The annual Heal the Bay Top 10 Beach Bummer List and Honor Roll for all state beaches was also announced at the Santa Monica Pier this week. Two Laguna beaches made the top grade, which is determined by dry and wet weather run-off results in summer and winter, said Sarah Sikich, vice president and chief scientist for Heal the Bay.

Treasure Island Beach and Tutuava Beach in south Laguna received highest honors.

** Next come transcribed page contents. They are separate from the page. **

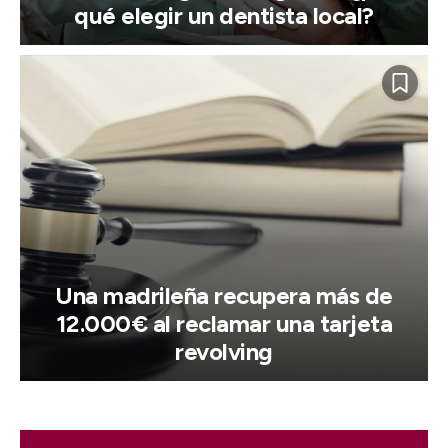
qué elegir un dentista local?
Una madrileña recupera más de
12.000€ al reclamar una tarjeta
revolving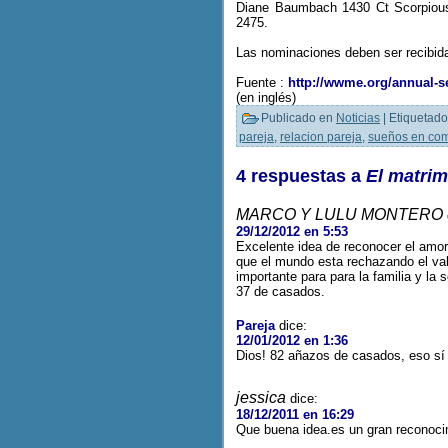
Diane Baumbach 1430 Ct Scorpious. 
2475.
Las nominaciones deben ser recibid
Fuente :
http://wwme.org/annual-se
(en inglés)
Publicado en
Noticias
|
Etiquetado
pareja
,
relacion pareja
,
sueños en co
4 respuestas a
El matri
MARCO Y LULU MONTERO
29/12/2012 en 5:53
Excelente idea de reconocer el amor
que el mundo esta rechazando el valo
importante para para la familia y l
37 de casados.
Pareja
dice:
12/01/2012 en 1:36
Dios! 82 añazos de casados, eso sí
jessica
dice:
18/12/2011 en 16:29
Que buena idea.es un gran reconocimi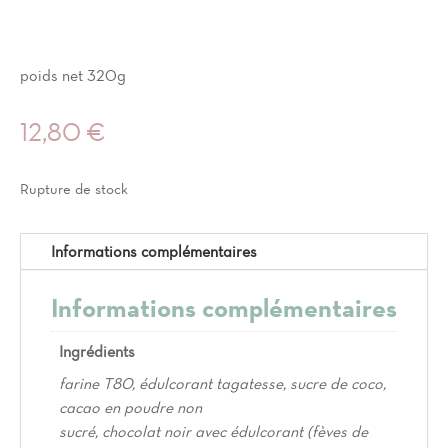
poids net 320g
12,80
€
Rupture de stock
Informations complémentaires
Informations complémentaires
Ingrédients
farine T80, édulcorant tagatesse, sucre de coco,
cacao en poudre non
sucré, chocolat noir avec édulcorant (fèves de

While receiving an A+ year-round, Main Beach, the city’s most popular with out-of-towners, missed the Honor Roll since there were no county test results from November to March, said Matthew King of Heal the Bay.

The rating is determined by the amount of fecal bacteria in the water, which is tested weekly by local counties, said Sikich. The fecal matter from humans and animals, such as dogs, is analyzed for pathogens that make people sick, she said.

The drought has ironically improved ocean water quality, even at beaches with chronic low marks, due to lack of run-off, said Sikich. “It’s a strange silver lining to our water-supply problem,” she said. The beach at the guest dock in Dana Point Harbor and Balboa Beach at the Wedge in Newport Beach were also high-scorers this time around.

Although contributing to ocean pollution, manmade contaminants, such as chemicals from sunblock and fertilizers, are not directly tested, she said.

For the first time in years, an Orange County beach dropped to the Beach Bummer F-list, she said. Huntington Beach at Brookhurst Street is the 10th worst beach in the state. “It was the best of the worst,” she said.